1014.8 - Projections

How is it that given the allowable projection of 4.5" (9" total?!) for handrails on both sides of an allowed 36" min. width stair, leaving 27" clear; that a fully equipped firefighter can be expected to use the stair. Even toilet compartments "should" be 36" minimum ?


----------



## classicT (Mar 15, 2019)

ADAguy said:


> 1014.8 - Projections
> 
> How is it that given the allowable projection of 4.5" (9" total?!) for handrails on both sides of an allowed 36" min. width stair, leaving 27" clear; that a fully equipped firefighter can be expected to use the stair. Even toilet compartments "should" be 36" minimum ?


Because it is limited to at or below the handrail height.

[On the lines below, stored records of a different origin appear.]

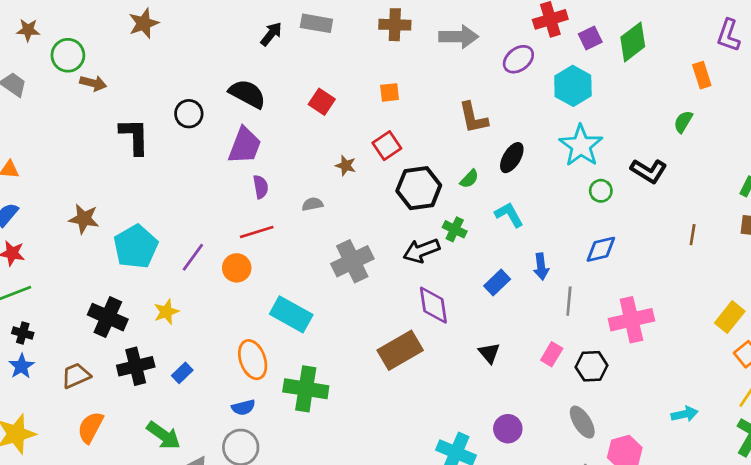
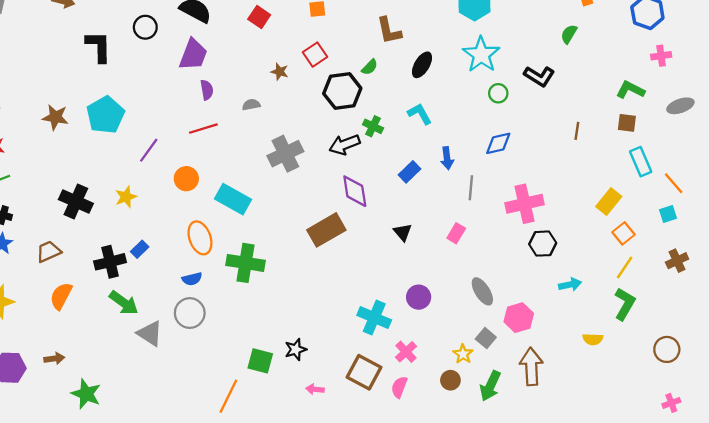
green semicircle: (469, 179) -> (370, 67), moved
cyan pentagon: (136, 247) -> (105, 115), moved
orange circle: (237, 268) -> (186, 179), moved
black cross: (136, 366) -> (110, 262), moved
black hexagon: (592, 366) -> (543, 244), moved

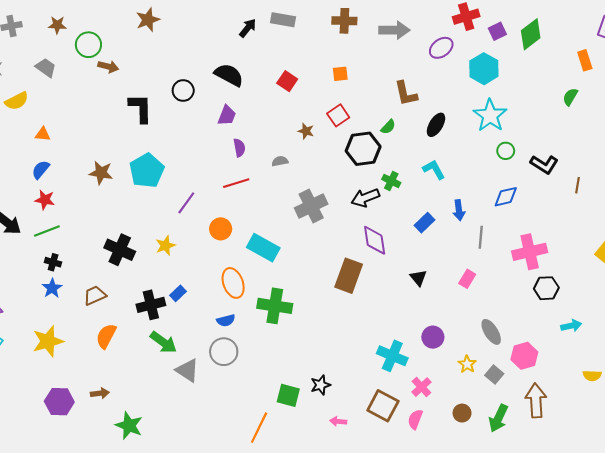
purple trapezoid: (193, 55) -> (227, 115), size x0.7
black L-shape: (539, 76) -> (544, 164), moved
brown rectangle: (326, 230) -> (349, 276), turned -40
yellow star: (463, 354) -> (467, 364), moved

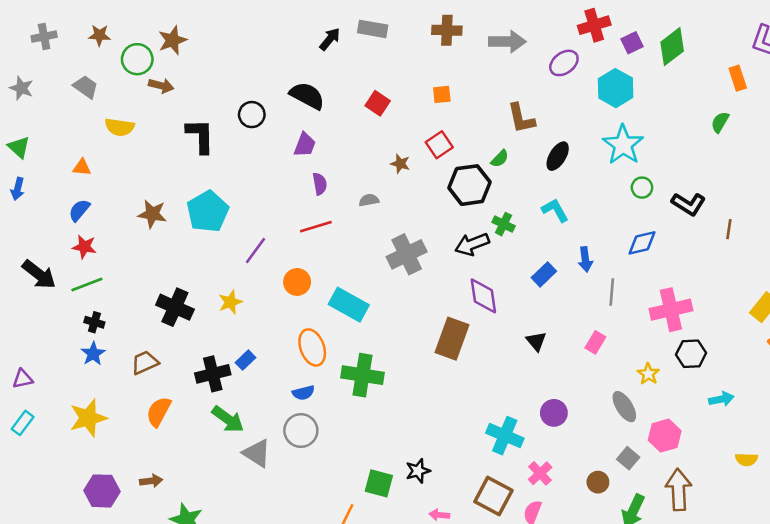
brown star: (148, 20) -> (172, 40), moved
yellow semicircle: (17, 101) -> (120, 127), moved, turned 35
yellow star: (467, 364) -> (648, 374), moved
brown circle: (462, 413) -> (598, 482), moved

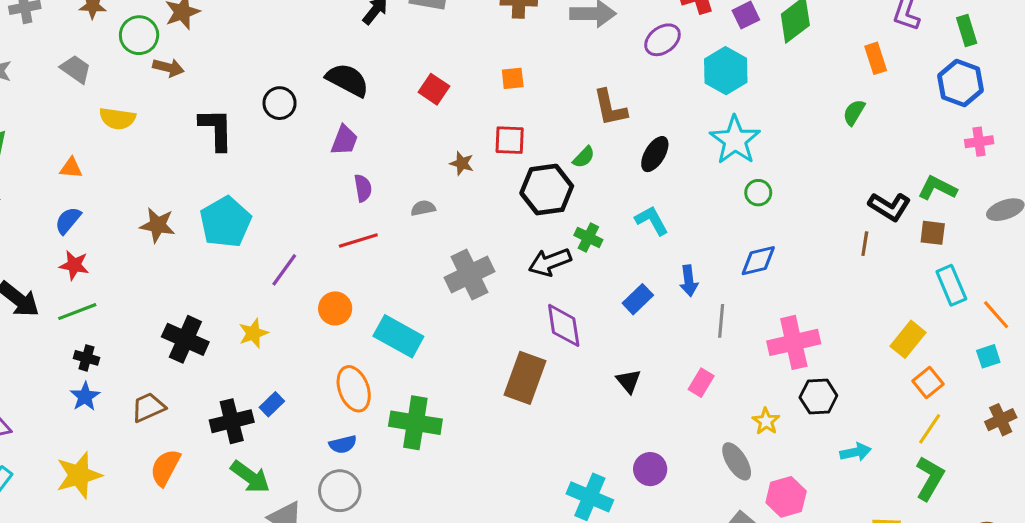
red square: (439, 145) -> (510, 140), turned 36
black L-shape: (689, 204) -> (890, 207), moved

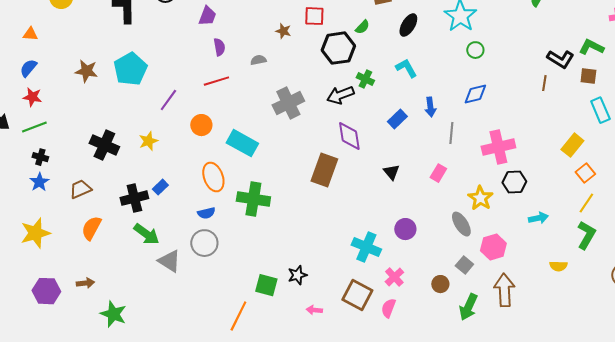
yellow star: (766, 421) -> (480, 198), size x1.4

Shoulder height is the typical person, including firefighters in full gear, widest point. Below the hip is typically the narrowest.


----------



## RLGA (Mar 15, 2019)

Probably one of the reasons why the use of a 36-inch-wide stair is limited.


----------



## classicT (Mar 15, 2019)

(Paraphrased) *1011.2 Width and Capacity*
The required capacity of _stairways _shall be determined as specified in Section 1005.1, but the minimum width shall be not less than 44 inches (1118 mm). See Section 1009.3 for accessible _means of egress stairways_. 
*Exceptions:* 
1. _Stairways _serving an _occupant load _of less than 50 shall have a width of not less than 36 inches (914 mm).
....​


----------



## ICE (Mar 15, 2019)

ADAguy said:


> 1014.8 - Projections
> 
> How is it that given the allowable projection of 4.5" (9" total?!) for handrails on both sides of an allowed 36" min. width stair, leaving 27" clear; that a fully equipped firefighter can be expected to use the stair. *Even toilet compartments "should" be 36" minimum* ?



Well I can't say for sure.....but if it was me a lot of that gear would come off.


----------



## ADAguy (Mar 15, 2019)

I'm surprised  NFPA goes along with this but there I go being logical.


----------



## Builder Bob (Apr 9, 2019)

The same NFPA that expects Firefighters to be triathlon athletes----- don't think I have seen many athletes that have a 36 inch waist or larger ----- not until I retired from the fire service did my waist size go up....


----------